The euro wallowed near a six-week low of $1.2843 hit on Wednesday after data showed France had slipped into recession, while the euro zone economy contracted for a sixth consecutive quarter.
On Thursday, the common currency was 0.2 percent off late U.S. levels at $1.2866.
It was steady against the yen at 131.751, but analysts said it was unlikely to top the 3-year high of 132.78 hit on Tuesday, given that the European Central Bank said it could cut the deposit rate to zero if the region’s economy deteriorates further.
“Compared to the strengthening U.S. economy the euro economy is stagnant. I think the euro has a lot of room to fall from here- we feel that it has diverged from fundamentals a bit much,” said Masashi Murata, senior currency strategist at Brown Brothers Harriman.

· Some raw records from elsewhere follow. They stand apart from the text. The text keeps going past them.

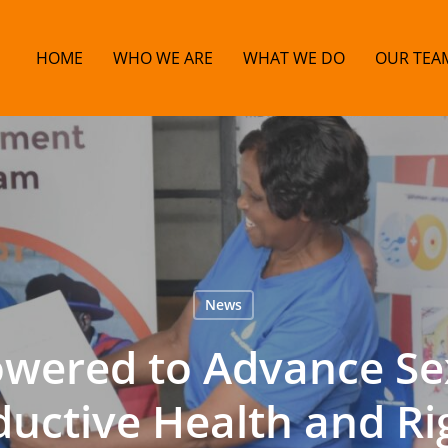
HOME
WHO WE ARE
WHAT WE DO
OUR TEA
News
ered to Advance Se
uctive Health and Ri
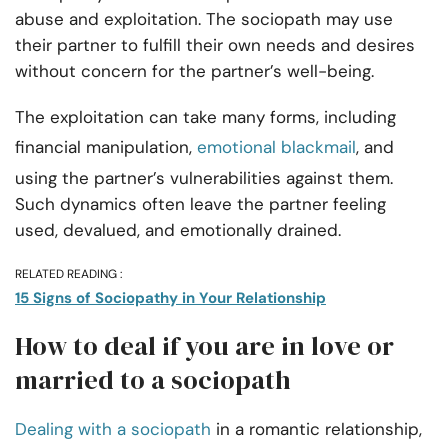
abuse and exploitation. The sociopath may use
their partner to fulfill their own needs and desires
without concern for the partner’s well-being.
The exploitation can take many forms, including
financial manipulation,
emotional blackmail
, and
using the partner’s vulnerabilities against them.
Such dynamics often leave the partner feeling
used, devalued, and emotionally drained.
RELATED READING :
15 Signs of Sociopathy in Your Relationship
How to deal if you are in love or
married to a sociopath
Dealing with a sociopath
in a romantic relationship,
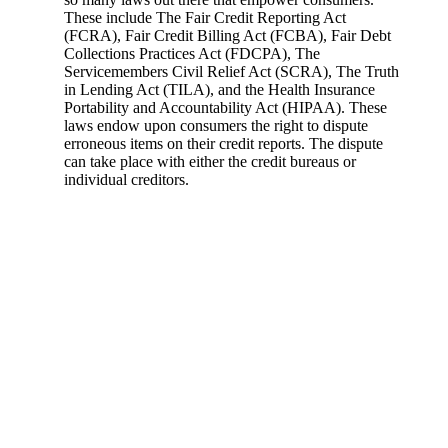
These include The Fair Credit Reporting Act
(FCRA), Fair Credit Billing Act (FCBA), Fair Debt
Collections Practices Act (FDCPA), The
Servicemembers Civil Relief Act (SCRA), The Truth
in Lending Act (TILA), and the Health Insurance
Portability and Accountability Act (HIPAA). These
laws endow upon consumers the right to dispute
erroneous items on their credit reports. The dispute
can take place with either the credit bureaus or
individual creditors.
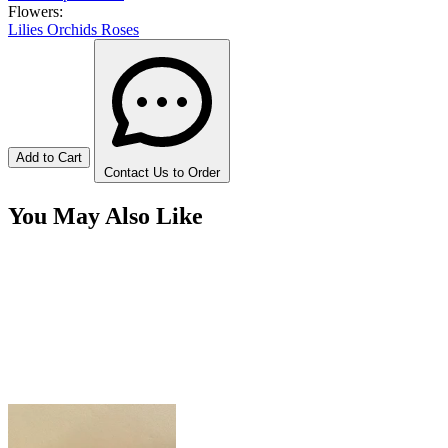
Flowers:
Lilies
Orchids
Roses
Add to Cart
Contact Us to Order
You May Also Like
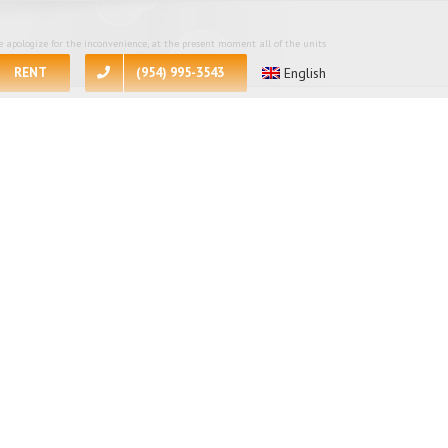
 apologize for the inconvenience, at the present moment all of the units
RENT
(954) 995-3543
English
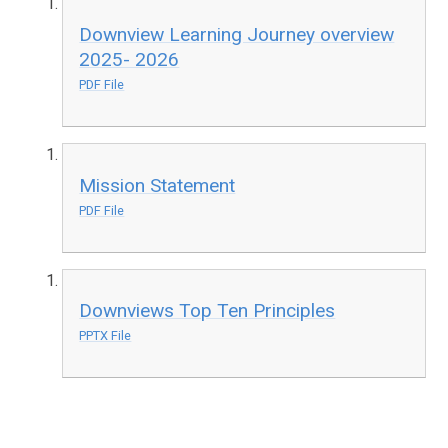
Downview Learning Journey overview
2025- 2026
PDF File
Mission Statement
PDF File
Downviews Top Ten Principles
PPTX File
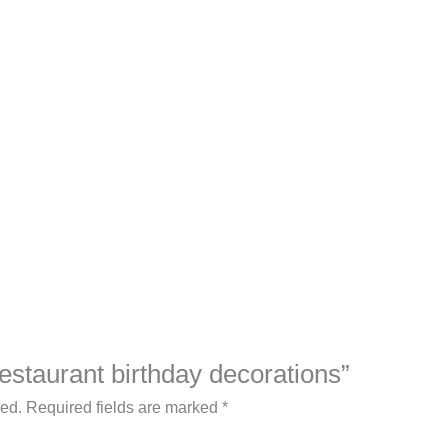
Restaurant birthday decorations”
hed.
Required fields are marked
*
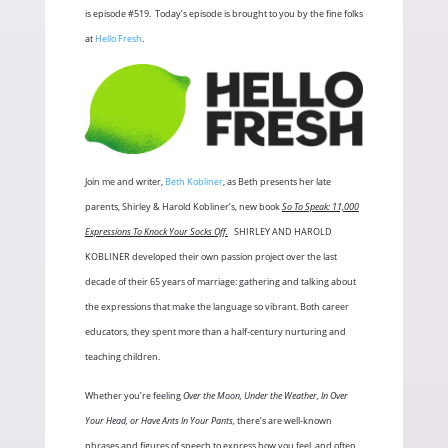
is episode #519.
Today’s episode is brought to you by the fine folks
at
Hello Fresh
.
Join me and writer,
Beth Kobliner
, as Beth presents her late
parents, Shirley & Harold Kobliner’s, new book
So To Speak: 11,000
Expressions To Knock Your Socks Off.
SHIRLEY AND HAROLD
KOBLINER developed their own passion project over the last
decade of their 65 years of marriage: gathering and talking about
the expressions that make the language so vibrant. Both career
educators, they spent more than a half-century nurturing and
teaching children.
Whether you’re feeling
Over the Moon, Under the Weather, In Over
Your Head, or Have Ants In Your Pants,
there’s are well-known
phrases and figures of speech to express how you feel, and often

On Thursday, the Australian dollar dropped 0.6 percent to $0.9838, shattering support at 0.9850, while the Kiwi reclaimed 0.1 percent to $0.8246.
The Aussie has lost 5.1 percent this month, with its fall sharpened by a surprise rate cut from the central bank, while the Kiwi has dropped 3.6 percent.
By comparison, the yen has tumbled 18 percent against the dollar this year, helped by aggressive monetary easing by the Bank of Japan. If it does not rebound in the remaining seven months of this year, the dollar would mark its best year against its Japanese counterpart since 1979, when it gained 23.7 percent.
Brown Brothers Harriman’s Murata believes the yen could rebound as BOJ’s “easing has lost its potency as a market driver, and there are demerits to a weaker yen such as rising import prices.”
“In fact, we think the dollar could drop back to 95 yen by the end of June, and we see the base of its year-end range as 90 yen,” Murata said.